本技術の様々な態様が、ある程度の特定性をもって、または１つ以上の独立した態様を参照しながら、上記に記載されてきたが、当業者は、本技術の精神または範囲から逸脱することなく開示されている態様に多数の変更を行うことができる。多くの態様を、本開示の技術の精神または範囲から逸脱することなく行うことができるので、適切な範囲は、本明細書以降に添付されている特許請求の範囲にある。したがって他の態様も考慮される。更に、任意の操作を、特に明確に主張されない限り、または特定の順番が請求項の語句により本質的に必要とならない限り、任意の順番で実施できることが理解されるべきである。上記の記載に含有され、添付の図面に示されている全ての事項は、特定の態様の例示のためのみであり、示されている実施形態を制限するものではないと解釈されることが意図される。文脈から明白ではない、または明確に記述されていない限り、本明細書に提供されている任意の濃度値は、一般に、混合物の特定の成分の添加によって、または添加後に生じる任意の変換を無視している混合物の値または百分率として提示されている。既に明白に本明細書に組み込まれていない程度に、本開示において参照されている全ての公開参考文献及び特許文献は、全ての目的においてそれらの全体が参照として本明細書に組み込まれる。詳細または構造における変更は、以下の特許請求の範囲に定義されている本技術の基本的要素から逸脱することなく行うことができる。

Claims

配列番号１、３、５、７、９、１１、１３、１５、１７、１９、２１、２３、２５、２７、２９、３１、３３、３５、３７、３９、４１、４３、４５、４７、４９、５１、５３、５５、５７のいずれか１つを含む重鎖可変領域を含む、抗体。

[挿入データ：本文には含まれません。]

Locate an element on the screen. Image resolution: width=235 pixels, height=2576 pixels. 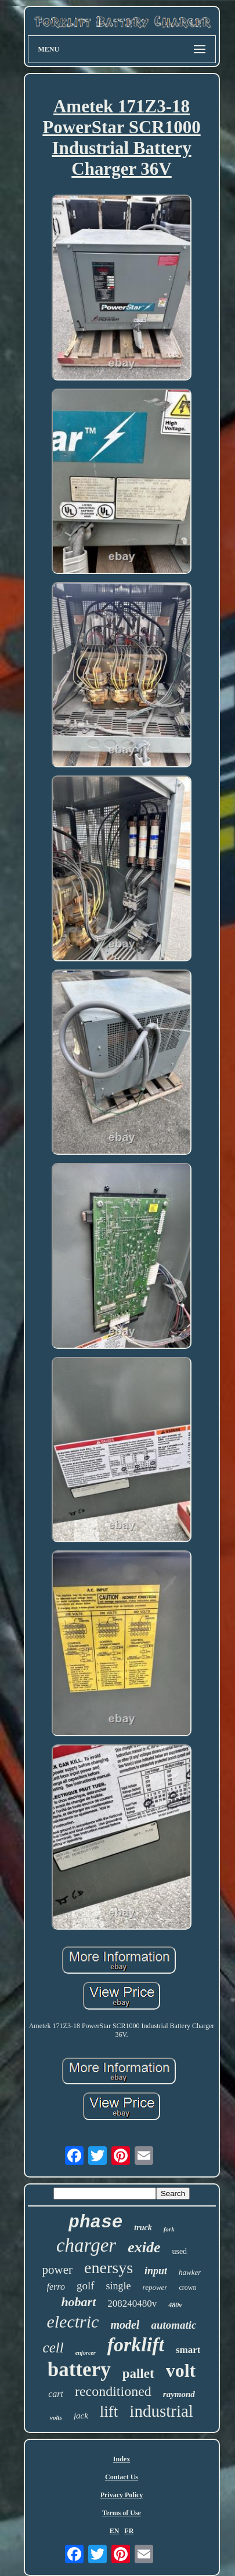 volt is located at coordinates (181, 2370).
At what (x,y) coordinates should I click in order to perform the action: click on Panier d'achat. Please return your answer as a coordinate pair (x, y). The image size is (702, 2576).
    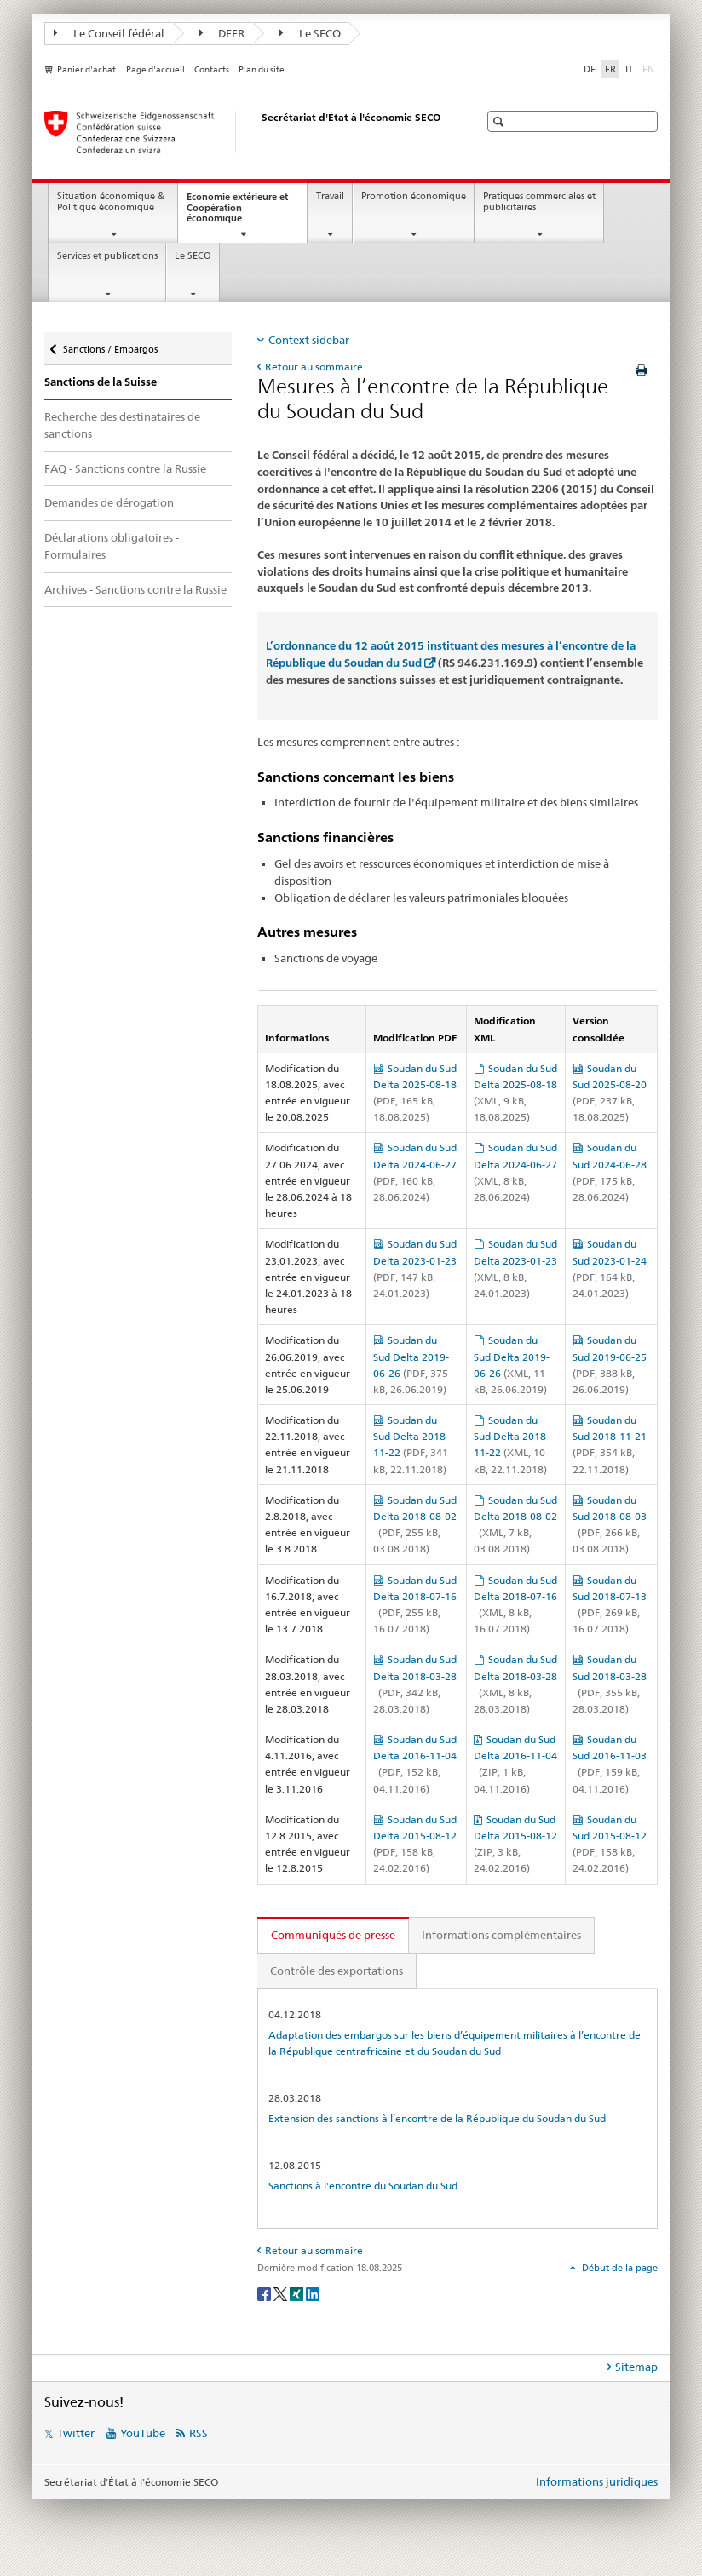     Looking at the image, I should click on (86, 69).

配列番号１、３、５、７、９、１１、１３、１５、１７、１９、２１、２３、２５、２７、２９、３１、３３、３５、３７、３９、４１、４３、４５、４７、４９、５１、５３、５５、５７のいずれか１つに少なくとも約９５％の配列同一性がある配列を有する重鎖可変領域を含み、Ｔｏｓｏに結合する、抗体。

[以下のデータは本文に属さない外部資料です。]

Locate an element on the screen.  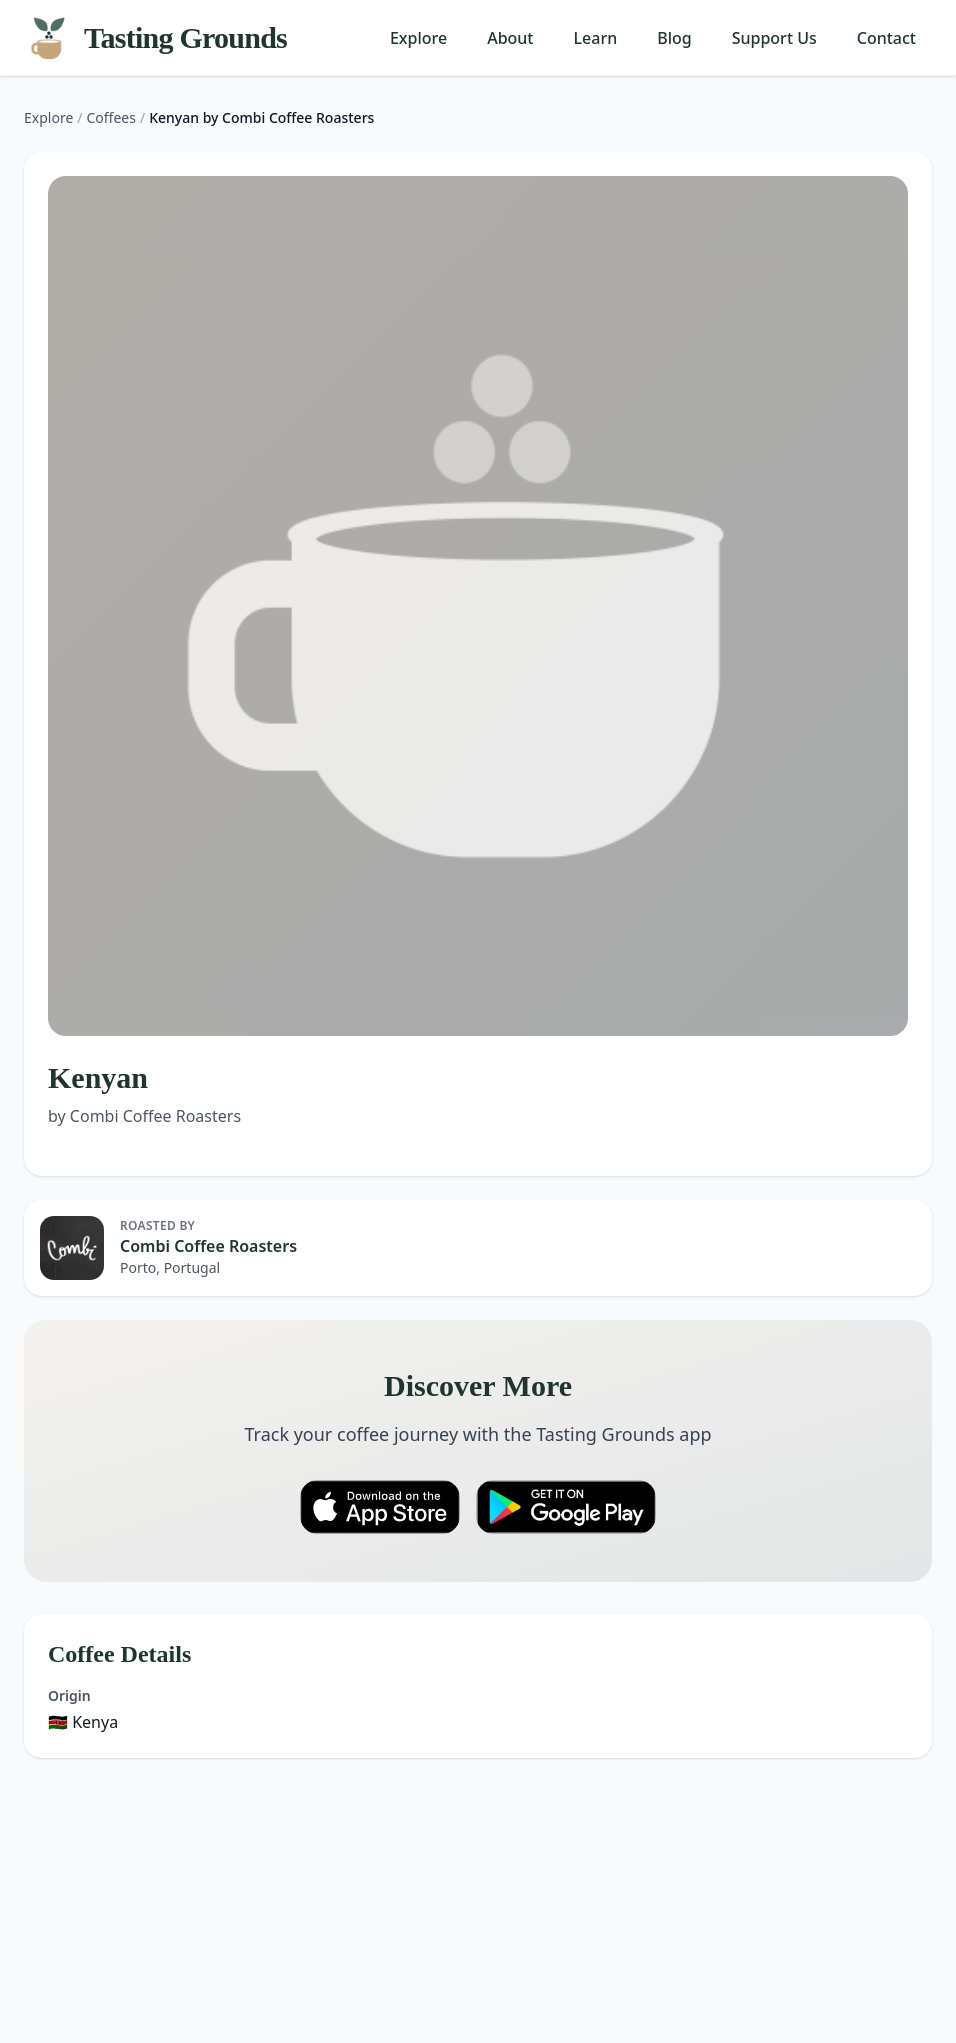 About is located at coordinates (510, 38).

配列番号２、４、６、８、１０、１２、１４、１６、１８、２０、２２、２４、２６、２８、３０、３２、３４、３６、３８、４０、４２、４４、４６、４８、５０、５２、５４、５６、５８のいずれか１つを含む軽鎖可変領域を含む、抗体。
配列番号２、４、６、８、１０、１２、１４、１６、１８、２０、２２、２４、２６、２８、３０、３２、３４、３６、３８、４０、４２、４４、４６、４８、５０、５２、５４、５６、５８のいずれか１つに少なくとも約９５％の配列同一性がある配列を有する軽鎖可変領域を含み、Ｔｏｓｏに結合する、抗体。
表１に列挙されたＣＤＲ１配列のいずれかを含む第１の重鎖ＣＤＲ、表１に列挙されたＣＤＲ２配列のいずれかを含む第２の重鎖ＣＤＲ、表１に列挙されたＣＤＲ３配列のいずれかを含む第３の重鎖ＣＤＲ、表２に列挙されたＣＤＲ１配列のいずれかを含む第１の軽鎖ＣＤＲ、表２に列挙されたＣＤＲ２配列のいずれかを含む第２の軽鎖ＣＤＲ及び表２に列挙されたＣＤＲ３配列のいずれかを含む第３の軽鎖ＣＤＲを含み、Ｔｏｓｏに結合する、抗体。
前記抗体がヒト化抗体である、請求項１〜５のいずれか一項に記載の抗体。
請求項１〜６のいずれか一項に記載の抗体をコードする、核酸。
請求項１〜５に記載の抗体をコードする、発現ベクター。
請求項１〜５に記載の抗体を作製する方法であって、前記抗体をコードする核酸を含む細胞を提供することを含み、前記細胞が、前記抗体の発現に適した条件下で培養される、前記方法。
Ｔｏｓｏ関連疾患を治療する方法であって、請求項１〜５に記載の抗体で、その必要性のある対象を治療することを含む、前記方法。